EXCERPTED RECORDS -
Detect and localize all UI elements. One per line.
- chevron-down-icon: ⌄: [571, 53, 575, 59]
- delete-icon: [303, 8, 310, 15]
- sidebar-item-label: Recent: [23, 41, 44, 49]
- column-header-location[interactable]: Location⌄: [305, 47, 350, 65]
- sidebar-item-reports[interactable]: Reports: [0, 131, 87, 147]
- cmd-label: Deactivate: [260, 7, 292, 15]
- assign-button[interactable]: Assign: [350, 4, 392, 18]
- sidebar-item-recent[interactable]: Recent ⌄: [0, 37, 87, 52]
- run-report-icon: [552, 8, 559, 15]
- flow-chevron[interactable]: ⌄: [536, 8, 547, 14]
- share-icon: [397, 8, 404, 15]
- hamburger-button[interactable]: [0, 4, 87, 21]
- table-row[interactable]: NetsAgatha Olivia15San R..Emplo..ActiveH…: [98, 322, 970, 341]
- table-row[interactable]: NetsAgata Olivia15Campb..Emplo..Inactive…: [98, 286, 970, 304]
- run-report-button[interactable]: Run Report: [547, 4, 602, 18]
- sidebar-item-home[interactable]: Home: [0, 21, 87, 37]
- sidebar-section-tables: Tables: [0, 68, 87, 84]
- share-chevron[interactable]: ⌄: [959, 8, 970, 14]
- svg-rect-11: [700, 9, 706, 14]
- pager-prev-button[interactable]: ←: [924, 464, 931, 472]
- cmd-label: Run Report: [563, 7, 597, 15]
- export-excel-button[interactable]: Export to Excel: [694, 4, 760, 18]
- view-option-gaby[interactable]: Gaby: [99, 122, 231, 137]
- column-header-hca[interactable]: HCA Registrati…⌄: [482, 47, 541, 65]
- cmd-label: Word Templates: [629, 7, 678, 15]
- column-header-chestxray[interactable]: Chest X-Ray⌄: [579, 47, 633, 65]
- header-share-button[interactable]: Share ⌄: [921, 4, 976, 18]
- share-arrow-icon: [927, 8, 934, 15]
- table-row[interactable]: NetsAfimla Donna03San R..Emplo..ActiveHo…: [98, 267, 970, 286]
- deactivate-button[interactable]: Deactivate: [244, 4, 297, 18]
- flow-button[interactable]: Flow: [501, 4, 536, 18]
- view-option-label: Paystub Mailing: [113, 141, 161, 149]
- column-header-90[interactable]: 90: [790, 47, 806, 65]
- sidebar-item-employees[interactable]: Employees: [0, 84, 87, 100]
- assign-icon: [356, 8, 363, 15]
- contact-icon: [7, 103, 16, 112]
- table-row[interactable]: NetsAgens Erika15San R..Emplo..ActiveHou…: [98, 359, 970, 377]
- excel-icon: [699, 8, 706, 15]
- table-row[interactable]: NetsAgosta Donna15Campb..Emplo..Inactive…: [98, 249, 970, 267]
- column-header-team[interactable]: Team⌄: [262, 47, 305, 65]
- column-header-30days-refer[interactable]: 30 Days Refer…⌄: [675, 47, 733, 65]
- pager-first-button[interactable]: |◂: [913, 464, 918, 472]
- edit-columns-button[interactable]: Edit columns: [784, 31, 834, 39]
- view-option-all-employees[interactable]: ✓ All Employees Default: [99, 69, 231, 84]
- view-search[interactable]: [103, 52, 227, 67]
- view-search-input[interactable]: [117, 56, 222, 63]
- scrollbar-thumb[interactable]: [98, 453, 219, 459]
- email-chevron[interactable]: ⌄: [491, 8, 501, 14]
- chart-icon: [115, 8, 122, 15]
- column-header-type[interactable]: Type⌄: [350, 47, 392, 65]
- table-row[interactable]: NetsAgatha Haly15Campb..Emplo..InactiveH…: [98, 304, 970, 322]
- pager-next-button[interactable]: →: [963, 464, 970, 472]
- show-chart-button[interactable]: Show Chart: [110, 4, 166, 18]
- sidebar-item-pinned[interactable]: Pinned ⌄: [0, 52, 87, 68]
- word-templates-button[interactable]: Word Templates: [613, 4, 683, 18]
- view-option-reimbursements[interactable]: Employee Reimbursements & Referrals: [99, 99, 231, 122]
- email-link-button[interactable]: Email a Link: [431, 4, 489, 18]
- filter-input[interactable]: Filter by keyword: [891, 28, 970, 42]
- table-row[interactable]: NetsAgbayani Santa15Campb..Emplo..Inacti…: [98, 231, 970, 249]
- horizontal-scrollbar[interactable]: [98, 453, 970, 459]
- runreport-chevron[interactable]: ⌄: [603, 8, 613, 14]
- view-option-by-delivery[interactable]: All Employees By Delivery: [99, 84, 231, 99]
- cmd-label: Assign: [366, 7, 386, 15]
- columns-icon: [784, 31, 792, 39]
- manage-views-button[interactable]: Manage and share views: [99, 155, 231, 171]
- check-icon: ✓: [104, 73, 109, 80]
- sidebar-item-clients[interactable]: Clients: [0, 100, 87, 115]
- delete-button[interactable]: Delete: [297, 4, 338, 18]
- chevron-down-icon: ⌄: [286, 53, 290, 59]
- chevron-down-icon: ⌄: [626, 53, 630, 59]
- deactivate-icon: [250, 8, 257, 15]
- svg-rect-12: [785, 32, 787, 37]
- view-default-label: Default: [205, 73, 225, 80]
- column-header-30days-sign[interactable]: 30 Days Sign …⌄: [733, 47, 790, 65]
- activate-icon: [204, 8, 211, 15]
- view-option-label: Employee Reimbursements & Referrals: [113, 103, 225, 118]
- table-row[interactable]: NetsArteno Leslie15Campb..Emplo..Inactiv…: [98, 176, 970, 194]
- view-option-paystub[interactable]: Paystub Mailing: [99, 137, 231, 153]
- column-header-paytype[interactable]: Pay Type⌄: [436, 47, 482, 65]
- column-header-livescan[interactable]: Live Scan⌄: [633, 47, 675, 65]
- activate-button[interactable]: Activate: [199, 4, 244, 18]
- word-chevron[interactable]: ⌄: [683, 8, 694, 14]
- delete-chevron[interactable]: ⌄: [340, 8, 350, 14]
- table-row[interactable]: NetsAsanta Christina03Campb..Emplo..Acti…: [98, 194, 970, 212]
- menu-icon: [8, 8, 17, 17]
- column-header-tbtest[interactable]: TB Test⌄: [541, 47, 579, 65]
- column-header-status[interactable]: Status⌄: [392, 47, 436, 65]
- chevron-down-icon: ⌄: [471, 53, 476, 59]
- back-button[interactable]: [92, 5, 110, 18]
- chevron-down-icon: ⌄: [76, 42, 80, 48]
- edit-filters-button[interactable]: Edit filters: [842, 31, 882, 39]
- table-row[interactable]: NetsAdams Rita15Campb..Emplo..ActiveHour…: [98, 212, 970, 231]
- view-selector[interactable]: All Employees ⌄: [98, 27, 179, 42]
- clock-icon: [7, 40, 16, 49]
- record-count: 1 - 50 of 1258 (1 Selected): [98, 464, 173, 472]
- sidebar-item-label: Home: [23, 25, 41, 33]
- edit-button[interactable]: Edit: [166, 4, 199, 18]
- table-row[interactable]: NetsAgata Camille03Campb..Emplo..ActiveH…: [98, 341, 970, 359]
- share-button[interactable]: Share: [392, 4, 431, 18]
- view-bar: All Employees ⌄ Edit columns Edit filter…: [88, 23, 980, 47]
--
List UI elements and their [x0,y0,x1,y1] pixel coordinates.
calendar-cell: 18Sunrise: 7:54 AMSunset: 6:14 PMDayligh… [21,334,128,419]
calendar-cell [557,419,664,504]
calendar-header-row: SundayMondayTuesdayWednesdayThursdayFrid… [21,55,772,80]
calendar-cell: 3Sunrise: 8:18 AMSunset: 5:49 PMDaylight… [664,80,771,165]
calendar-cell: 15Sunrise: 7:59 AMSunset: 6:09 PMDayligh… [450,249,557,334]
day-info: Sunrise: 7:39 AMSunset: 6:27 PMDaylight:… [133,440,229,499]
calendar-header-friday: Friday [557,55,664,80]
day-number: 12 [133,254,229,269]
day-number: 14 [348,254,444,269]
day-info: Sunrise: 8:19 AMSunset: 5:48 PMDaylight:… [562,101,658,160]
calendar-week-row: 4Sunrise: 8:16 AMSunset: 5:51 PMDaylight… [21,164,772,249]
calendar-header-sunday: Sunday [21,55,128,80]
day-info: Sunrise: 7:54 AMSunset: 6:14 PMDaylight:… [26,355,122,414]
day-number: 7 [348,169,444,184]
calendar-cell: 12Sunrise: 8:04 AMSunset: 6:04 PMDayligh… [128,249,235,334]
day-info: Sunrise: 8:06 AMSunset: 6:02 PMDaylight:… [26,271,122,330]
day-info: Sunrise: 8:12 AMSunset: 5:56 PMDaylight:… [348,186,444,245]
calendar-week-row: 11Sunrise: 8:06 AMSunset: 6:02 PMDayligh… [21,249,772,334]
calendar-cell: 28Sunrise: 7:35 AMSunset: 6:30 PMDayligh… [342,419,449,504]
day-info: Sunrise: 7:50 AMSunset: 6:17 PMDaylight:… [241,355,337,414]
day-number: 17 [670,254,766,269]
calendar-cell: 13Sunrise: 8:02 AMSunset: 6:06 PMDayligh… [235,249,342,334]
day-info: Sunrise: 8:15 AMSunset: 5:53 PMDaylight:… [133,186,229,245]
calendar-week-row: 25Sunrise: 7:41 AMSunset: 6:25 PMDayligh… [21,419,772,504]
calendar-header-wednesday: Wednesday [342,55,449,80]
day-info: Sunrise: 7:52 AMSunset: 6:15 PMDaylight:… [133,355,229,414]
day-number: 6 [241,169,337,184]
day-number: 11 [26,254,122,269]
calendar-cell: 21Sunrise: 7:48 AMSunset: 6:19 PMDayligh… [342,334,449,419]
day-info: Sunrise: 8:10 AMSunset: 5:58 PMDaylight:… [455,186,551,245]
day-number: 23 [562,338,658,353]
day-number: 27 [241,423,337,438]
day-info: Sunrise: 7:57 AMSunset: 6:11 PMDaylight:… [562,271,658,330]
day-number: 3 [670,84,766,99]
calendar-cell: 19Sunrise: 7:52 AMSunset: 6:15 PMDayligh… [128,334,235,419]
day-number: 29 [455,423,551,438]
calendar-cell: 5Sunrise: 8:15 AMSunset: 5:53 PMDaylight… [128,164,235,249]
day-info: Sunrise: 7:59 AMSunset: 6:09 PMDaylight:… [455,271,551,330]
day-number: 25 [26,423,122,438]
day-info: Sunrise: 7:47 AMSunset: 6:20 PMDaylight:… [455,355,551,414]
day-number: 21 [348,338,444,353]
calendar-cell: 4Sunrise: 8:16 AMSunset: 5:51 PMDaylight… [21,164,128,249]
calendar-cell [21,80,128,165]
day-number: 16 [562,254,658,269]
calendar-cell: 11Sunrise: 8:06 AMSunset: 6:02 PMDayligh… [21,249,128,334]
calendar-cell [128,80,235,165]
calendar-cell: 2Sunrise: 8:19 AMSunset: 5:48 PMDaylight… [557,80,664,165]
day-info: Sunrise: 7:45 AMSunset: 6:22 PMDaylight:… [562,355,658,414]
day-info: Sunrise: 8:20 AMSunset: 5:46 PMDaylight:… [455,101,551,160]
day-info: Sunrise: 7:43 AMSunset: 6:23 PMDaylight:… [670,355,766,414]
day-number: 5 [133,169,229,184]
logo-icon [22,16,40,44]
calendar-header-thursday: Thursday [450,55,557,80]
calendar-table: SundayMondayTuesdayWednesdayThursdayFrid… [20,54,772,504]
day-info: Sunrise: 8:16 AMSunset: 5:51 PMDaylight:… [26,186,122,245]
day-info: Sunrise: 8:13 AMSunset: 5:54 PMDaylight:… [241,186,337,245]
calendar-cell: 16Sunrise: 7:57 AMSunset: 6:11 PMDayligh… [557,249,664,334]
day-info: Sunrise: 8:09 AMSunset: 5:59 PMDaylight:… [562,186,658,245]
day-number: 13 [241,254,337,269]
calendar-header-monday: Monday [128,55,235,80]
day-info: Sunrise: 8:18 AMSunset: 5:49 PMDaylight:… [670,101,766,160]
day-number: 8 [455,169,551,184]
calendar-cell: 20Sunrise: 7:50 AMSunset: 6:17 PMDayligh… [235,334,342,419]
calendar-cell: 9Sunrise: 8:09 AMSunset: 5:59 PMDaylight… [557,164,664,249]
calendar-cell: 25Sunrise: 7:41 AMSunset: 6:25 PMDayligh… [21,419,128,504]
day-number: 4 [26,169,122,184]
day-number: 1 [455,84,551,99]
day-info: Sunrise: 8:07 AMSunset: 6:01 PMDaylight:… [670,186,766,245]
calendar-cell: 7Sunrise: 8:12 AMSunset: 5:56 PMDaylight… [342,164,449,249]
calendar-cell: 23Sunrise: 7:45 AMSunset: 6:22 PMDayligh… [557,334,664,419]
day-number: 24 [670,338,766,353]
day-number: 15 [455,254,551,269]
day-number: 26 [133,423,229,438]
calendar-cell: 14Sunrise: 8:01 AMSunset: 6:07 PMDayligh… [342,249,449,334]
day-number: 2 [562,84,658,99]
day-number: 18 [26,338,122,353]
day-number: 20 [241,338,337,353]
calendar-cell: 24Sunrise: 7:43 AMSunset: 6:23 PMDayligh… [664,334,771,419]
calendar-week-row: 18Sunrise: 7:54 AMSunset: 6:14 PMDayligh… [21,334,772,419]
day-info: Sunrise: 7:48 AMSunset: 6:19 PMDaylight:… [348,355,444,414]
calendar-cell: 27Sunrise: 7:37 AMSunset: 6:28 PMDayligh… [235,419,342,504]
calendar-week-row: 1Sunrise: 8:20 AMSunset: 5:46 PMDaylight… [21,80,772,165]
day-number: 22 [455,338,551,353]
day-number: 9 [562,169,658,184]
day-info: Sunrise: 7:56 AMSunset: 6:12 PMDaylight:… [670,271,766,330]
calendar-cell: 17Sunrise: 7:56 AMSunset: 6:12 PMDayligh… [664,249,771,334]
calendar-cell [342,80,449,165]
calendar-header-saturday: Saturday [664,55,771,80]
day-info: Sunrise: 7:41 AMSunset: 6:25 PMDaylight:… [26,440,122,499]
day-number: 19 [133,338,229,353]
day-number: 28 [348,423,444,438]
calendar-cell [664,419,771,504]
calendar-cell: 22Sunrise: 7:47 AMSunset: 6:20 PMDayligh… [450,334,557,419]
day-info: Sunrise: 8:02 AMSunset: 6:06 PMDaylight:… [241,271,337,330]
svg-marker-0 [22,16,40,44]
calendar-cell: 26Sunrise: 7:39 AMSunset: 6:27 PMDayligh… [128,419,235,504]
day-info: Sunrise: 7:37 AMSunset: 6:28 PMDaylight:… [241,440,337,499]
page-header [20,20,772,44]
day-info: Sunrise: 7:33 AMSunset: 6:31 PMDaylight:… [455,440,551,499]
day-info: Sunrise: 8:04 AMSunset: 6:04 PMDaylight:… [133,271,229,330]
--
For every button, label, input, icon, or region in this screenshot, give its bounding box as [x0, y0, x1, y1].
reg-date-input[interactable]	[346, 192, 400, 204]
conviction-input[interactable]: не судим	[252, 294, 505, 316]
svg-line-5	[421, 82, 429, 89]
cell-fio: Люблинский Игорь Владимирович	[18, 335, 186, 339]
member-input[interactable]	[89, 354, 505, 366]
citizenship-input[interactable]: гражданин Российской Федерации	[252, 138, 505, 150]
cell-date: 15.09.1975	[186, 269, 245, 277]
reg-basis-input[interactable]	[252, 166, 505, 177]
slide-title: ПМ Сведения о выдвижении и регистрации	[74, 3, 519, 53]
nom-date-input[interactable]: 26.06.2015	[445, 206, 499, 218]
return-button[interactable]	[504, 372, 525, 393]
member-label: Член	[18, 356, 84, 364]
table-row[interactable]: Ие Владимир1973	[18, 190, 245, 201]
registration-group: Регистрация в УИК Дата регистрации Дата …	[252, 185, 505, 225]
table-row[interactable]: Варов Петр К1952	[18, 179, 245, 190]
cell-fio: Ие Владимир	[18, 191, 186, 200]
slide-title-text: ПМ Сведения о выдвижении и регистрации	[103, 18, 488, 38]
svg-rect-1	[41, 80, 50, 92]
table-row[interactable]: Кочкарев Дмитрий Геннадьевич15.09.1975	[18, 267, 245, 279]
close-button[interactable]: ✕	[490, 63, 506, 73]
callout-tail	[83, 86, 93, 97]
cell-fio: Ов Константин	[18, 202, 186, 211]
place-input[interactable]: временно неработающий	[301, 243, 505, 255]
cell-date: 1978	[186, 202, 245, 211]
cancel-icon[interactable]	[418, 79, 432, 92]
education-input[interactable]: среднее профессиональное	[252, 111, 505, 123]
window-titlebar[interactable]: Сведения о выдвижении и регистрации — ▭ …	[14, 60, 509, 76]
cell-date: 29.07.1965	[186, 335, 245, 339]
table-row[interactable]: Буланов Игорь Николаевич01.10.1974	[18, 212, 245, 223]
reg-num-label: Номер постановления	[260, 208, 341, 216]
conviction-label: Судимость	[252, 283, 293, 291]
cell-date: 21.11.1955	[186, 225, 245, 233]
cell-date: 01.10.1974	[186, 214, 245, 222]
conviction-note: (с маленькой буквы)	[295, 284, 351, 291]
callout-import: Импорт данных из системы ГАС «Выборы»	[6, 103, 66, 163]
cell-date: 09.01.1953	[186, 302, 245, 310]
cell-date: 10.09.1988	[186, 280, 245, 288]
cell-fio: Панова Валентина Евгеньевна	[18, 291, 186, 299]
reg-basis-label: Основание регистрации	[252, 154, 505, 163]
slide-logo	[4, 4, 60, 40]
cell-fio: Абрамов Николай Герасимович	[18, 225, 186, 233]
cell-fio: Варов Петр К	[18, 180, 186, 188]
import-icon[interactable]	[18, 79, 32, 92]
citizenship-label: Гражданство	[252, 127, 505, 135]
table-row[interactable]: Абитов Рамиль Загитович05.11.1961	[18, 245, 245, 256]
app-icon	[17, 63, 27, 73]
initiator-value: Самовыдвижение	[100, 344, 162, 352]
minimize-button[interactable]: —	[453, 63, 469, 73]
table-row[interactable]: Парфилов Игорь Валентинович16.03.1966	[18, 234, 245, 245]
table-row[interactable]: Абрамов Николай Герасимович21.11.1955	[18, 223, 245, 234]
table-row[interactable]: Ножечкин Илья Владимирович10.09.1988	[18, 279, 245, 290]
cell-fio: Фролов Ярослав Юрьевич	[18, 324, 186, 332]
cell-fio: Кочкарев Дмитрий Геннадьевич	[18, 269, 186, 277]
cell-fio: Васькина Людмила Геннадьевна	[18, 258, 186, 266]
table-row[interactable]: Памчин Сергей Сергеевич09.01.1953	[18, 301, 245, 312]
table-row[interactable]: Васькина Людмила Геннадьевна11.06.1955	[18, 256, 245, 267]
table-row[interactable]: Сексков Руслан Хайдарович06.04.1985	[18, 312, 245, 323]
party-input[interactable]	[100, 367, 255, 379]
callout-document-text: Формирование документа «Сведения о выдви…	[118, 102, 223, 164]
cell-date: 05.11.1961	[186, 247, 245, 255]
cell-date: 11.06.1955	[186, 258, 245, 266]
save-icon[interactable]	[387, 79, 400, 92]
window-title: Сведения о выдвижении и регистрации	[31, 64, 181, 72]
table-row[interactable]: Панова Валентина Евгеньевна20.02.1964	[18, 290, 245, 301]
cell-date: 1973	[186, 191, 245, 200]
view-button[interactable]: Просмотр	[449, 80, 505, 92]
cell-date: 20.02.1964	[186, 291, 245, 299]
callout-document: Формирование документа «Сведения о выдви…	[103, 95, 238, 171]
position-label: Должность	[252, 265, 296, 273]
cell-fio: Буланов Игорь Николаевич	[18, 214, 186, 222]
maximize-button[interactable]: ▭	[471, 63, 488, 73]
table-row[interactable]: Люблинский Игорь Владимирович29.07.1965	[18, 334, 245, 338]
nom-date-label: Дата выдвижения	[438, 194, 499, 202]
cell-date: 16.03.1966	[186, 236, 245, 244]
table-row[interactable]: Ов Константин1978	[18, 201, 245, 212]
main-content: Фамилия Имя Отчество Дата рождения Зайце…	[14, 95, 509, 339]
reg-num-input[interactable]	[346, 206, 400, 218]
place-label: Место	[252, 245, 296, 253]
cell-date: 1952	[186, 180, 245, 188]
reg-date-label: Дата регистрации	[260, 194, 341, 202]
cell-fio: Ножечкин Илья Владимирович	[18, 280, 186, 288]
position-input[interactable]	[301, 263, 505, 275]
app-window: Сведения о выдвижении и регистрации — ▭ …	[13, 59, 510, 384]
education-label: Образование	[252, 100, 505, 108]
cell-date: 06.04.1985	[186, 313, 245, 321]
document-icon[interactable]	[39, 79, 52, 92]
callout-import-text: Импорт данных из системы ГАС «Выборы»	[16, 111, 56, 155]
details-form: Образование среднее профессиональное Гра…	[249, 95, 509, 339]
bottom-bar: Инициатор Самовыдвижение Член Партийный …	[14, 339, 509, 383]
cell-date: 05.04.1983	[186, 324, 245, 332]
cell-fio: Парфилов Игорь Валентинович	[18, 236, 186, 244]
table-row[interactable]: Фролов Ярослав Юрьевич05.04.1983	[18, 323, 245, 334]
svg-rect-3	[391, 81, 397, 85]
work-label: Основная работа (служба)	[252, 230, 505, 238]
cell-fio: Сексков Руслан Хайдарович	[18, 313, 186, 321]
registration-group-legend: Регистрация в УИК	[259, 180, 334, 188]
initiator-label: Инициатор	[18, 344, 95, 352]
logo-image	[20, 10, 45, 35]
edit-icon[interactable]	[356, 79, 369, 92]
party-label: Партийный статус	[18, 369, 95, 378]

ACTIVITY - Give every line of the material that includes the string "Валентина".

OUTPUT OF THE EXERCISE -
cell-fio: Панова Валентина Евгеньевна	[18, 291, 186, 299]
table-row[interactable]: Панова Валентина Евгеньевна20.02.1964	[18, 290, 245, 301]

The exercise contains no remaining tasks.